Security in Fragalysis

Fragalysis is a django application where data is stored in a PostgreSQL database with larger, often binary files, stored on a persistent volume that Django refers to as the Media directory.

User access to data (Targets) is controlled by serval processes that relate to authentication (knowing who a user is) and authorisation (knowing what they can access).

The following diagram sets the scene, and is described in more detail in the following sections.

../_images/frag-actions.022.png

SSL/TLS

Access to the Fragalysis stack web application passes through HTTPS, which prevents malicious network users from sniffing authentication credentials or any other information transferred between the client and server.

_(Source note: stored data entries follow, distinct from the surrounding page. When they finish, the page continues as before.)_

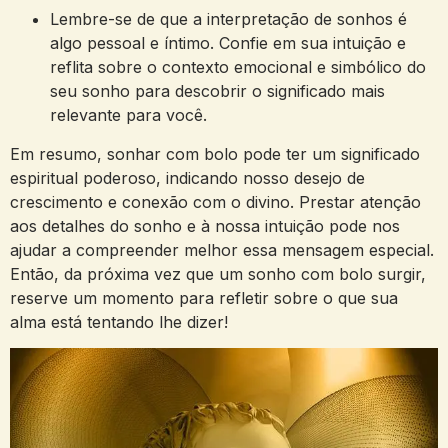
Lembre-se de que a ⁤interpretação‍ de sonhos é
algo pessoal e íntimo. Confie em sua intuição e
reflita⁢ sobre o contexto emocional e simbólico do
seu sonho para descobrir o significado ​mais
relevante ‍para você.
Em ⁣resumo, sonhar com bolo pode​ ter⁢ um significado
espiritual⁤ poderoso, indicando nosso desejo de ​
crescimento e conexão com o ‌divino. Prestar atenção
aos detalhes do sonho​ e à nossa ‍intuição pode nos
ajudar a compreender melhor essa mensagem​ especial.
Então, da próxima vez que um ⁣sonho ⁣com bolo surgir,
reserve ​um momento para ‌refletir sobre o que sua
alma‍ está tentando lhe dizer!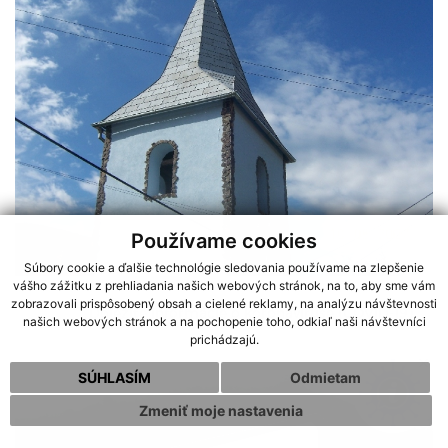
Používame cookies
Súbory cookie a ďalšie technológie sledovania používame na zlepšenie
vášho zážitku z prehliadania našich webových stránok, na to, aby sme vám
Obecná zvonica po rekonštrukcii.
zobrazovali prispôsobený obsah a cielené reklamy, na analýzu návštevnosti
Dôležité informácie o koronavíruse (COVID-19)
našich webových stránok a na pochopenie toho, odkiaľ naši návštevníci
prichádzajú.
SÚHLASÍM
Odmietam
Zmeniť moje nastavenia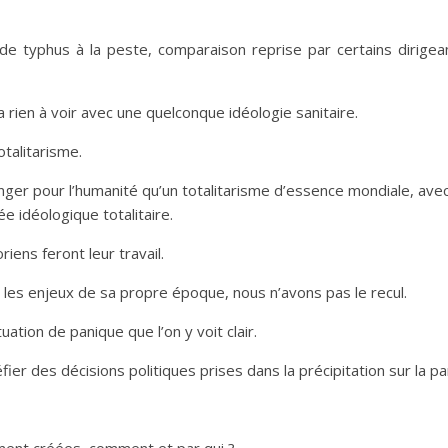
 de typhus à la peste, comparaison reprise par certains dirigean
 rien à voir avec une quelconque idéologie sanitaire.
otalitarisme.
nger pour l’humanité qu’un totalitarisme d’essence mondiale, avec
 idéologique totalitaire.
iens feront leur travail.
les enjeux de sa propre époque, nous n’avons pas le recul.
tion de panique que l’on y voit clair.
éfier des décisions politiques prises dans la précipitation sur la 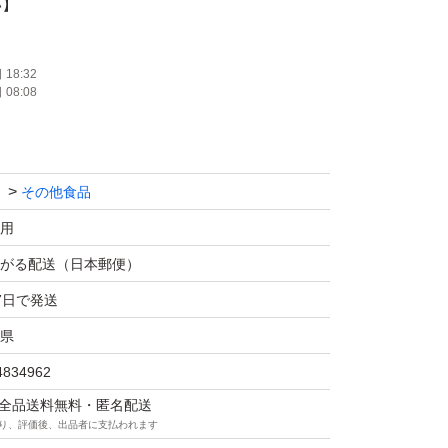
い】
にご注意ください
ン等の相談は質問からどうぞ
18:32
08:08
Made（オーガーメイド）
その他食品
ロテイン
用
3
がる配送（日本郵便）
袋内）
7日で発送
県
4834962
マは全品送料無料・匿名配送
り、評価後、出品者に支払われます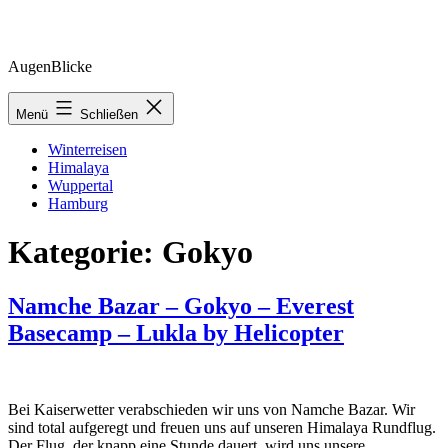
Zum
AugenBlicke
Inhalt
springen
Menü
Schließen
Winterreisen
Himalaya
Wuppertal
Hamburg
Kategorie:
Gokyo
Namche Bazar – Gokyo – Everest
Basecamp – Lukla by Helicopter
Bei Kaiserwetter verabschieden wir uns von Namche Bazar. Wir
sind total aufgeregt und freuen uns auf unseren Himalaya Rundflug.
Der Flug, der knapp eine Stunde dauert, wird uns unsere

So, unless a user shares any data they obtain, bad actors cannot intercept the data.

Authentication (who are you?)

Django comes with a user authentication system. Although it also provides authorisation mechanisms. Because of the complexity of authorising what user can see in Fragalysis this process is deferred to a separate, independent authorisation application (discussed below).

Fragalysis uses the Django User model but authentication (knowing who a user is) is actually handled by an off-cluster Identity and Access Management service - a Diamond-managed Keycloak instance in our case. Keycloak is the source of all users, and their identities.

Users can use Fragalysis without logging in. Under these conditions Fragalysis only permits these users to access Targets that have been marked as Public. These public Targets cannot be modified by these users.

When Users login Fragalysis extends permissions to allow users to modify public Targets and also see any Target data they are authorised to see.

Making targets Public

Fragalysis stores Targets against a Project (see below), which has an open_to_public record field. An administrator sets this field manually, as they have access to the Fragalysis database. Targets cannot be made public by users.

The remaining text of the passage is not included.